For production observability prefer [`Amarula.Telemetry`](lib/amarula/telemetry.ex)
(structured `:telemetry` events) over log scraping.

## Documentation

- [`Amarula`](lib/amarula.ex) — the public API and entry point
- [`docs/INFRASTRUCTURE.md`](https://github.com/tubedude/amarula/blob/main/docs/INFRASTRUCTURE.md) — process model, supervision
  tree, and send/ack/crash semantics (the living architecture reference)
- [`docs/`](https://github.com/tubedude/amarula/tree/main/docs) — design/port plans (point-in-time)
- [`AGENTS.md`](https://github.com/tubedude/amarula/blob/main/AGENTS.md) — Elixir coding guidelines for this codebase

## Development

```bash
mix deps.get        # install dependencies
mix compile         # compile
mix test            # run the test suite
mix format          # format
mix credo           # lint
mix dialyzer        # type checking
```

After cloning, enable the shared git hooks once so commits are format-checked
locally (the same check CI runs), instead of finding out in CI:

```bash
git config core.hooksPath .githooks   # runs `mix format --check-formatted` pre-commit
```

### Protocol Buffers

When the WhatsApp protocol definitions in `proto/wa_proto.proto` change,
recompile them:

```bash
protoc -I proto --elixir_out=package_prefix=amarula.protocol:lib/amarula/protocol/proto wa_proto.proto
```

This regenerates `lib/amarula/protocol/proto/wa_proto.pb.ex` under the
`Amarula.Protocol.Proto.*` namespace.

## License & credits

Amarula is released under the [MIT License](LICENSE), © 2026 Roberto Trevisan.

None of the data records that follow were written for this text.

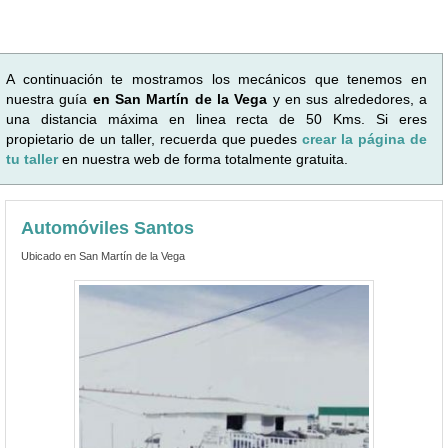
A continuación te mostramos los mecánicos que tenemos en
nuestra guía
en San Martín de la Vega
y en sus alrededores, a
una distancia máxima en linea recta de 50 Kms. Si eres
propietario de un taller, recuerda que puedes
crear la página de
tu taller
en nuestra web de forma totalmente gratuita.
Automóviles Santos
Ubicado en San Martín de la Vega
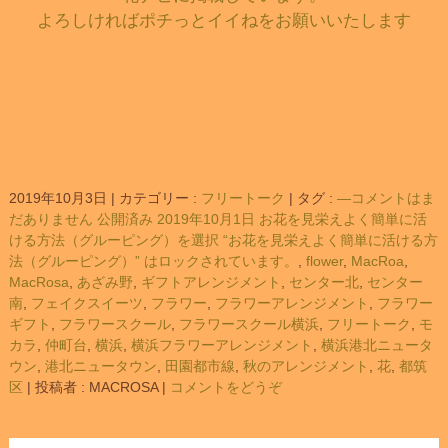
よろしければポチっとイイねをお願いいたします
2019年10月3日
|
カテゴリー :
フリートーク
|
タグ :
—コメントはま
だありません 公開済み 2019年10月1日 お花を見栄えよく簡単に活
ける方法（グルーピング）を選択 “お花を見栄えよく簡単に活ける方
法（グルーピング）” はロックされています。
,
flower
,
MacRoa
,
MacRosa
,
あざみ野
,
ギフトアレンジメント
,
センター北
,
センター
南
,
フェイクスイーツ
,
フラワー
,
フラワーアレンジメント
,
フラワー
ギフト
,
フラワースクール
,
フラワースクール横浜
,
フリートーク
,
モ
カラ
,
仲町台
,
横浜
,
横浜フラワーアレンジメント
,
横浜港北ニュータ
ウン
,
港北ニュータウン
,
田園都市線
,
秋のアレンジメント
,
花
,
都筑
区
|
投稿者 : MACROSA
|
コメントをどうぞ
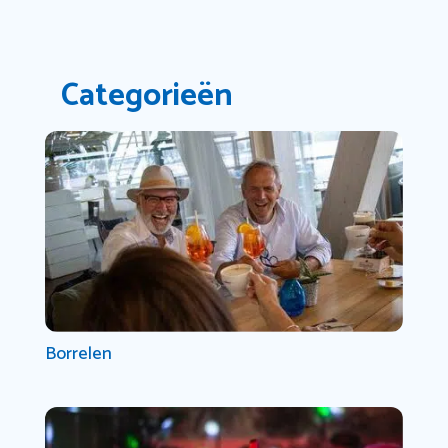
Categorieën
Borrelen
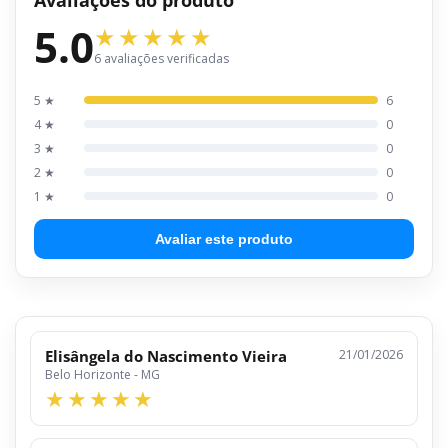
5.0
6 avaliações verificadas
5 ★
6
4 ★
0
3 ★
0
2 ★
0
1 ★
0
Avaliar este produto
Elisângela do Nascimento Vieira
21/01/2026
Belo Horizonte - MG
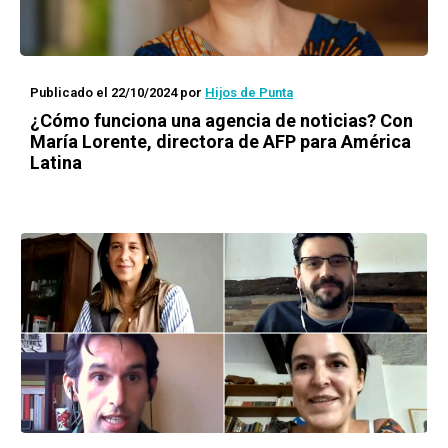
Publicado el 22/10/2024
por
Hijos de Punta
¿Cómo funciona una agencia de noticias? Con
María Lorente, directora de AFP para América
Latina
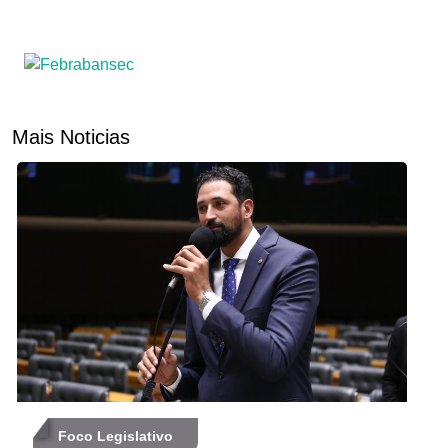
Mais Noticias
Foco Legislativo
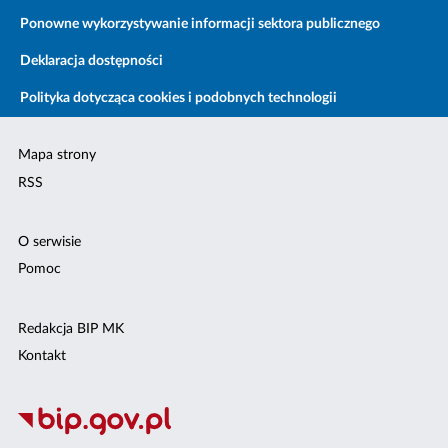
Ponowne wykorzystywanie informacji sektora publicznego
Deklaracja dostępności
Polityka dotycząca cookies i podobnych technologii
Mapa strony
RSS
O serwisie
Pomoc
Redakcja BIP MK
Kontakt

It is a port of [Baileys](https://github.com/WhiskeySockets/Baileys) (© 2025
Rajeh Taher/WhiskeySockets), also MIT-licensed — that license permits this use,
and Baileys' copyright + permission notice are retained in [LICENSE](LICENSE) and
[NOTICE](NOTICE) as it requires. Huge thanks to the Baileys authors for the
reference implementation.

**Unofficial.** Not affiliated with, endorsed by, or sponsored by WhatsApp or
Meta. Use it on accounts you control and in line with WhatsApp's terms.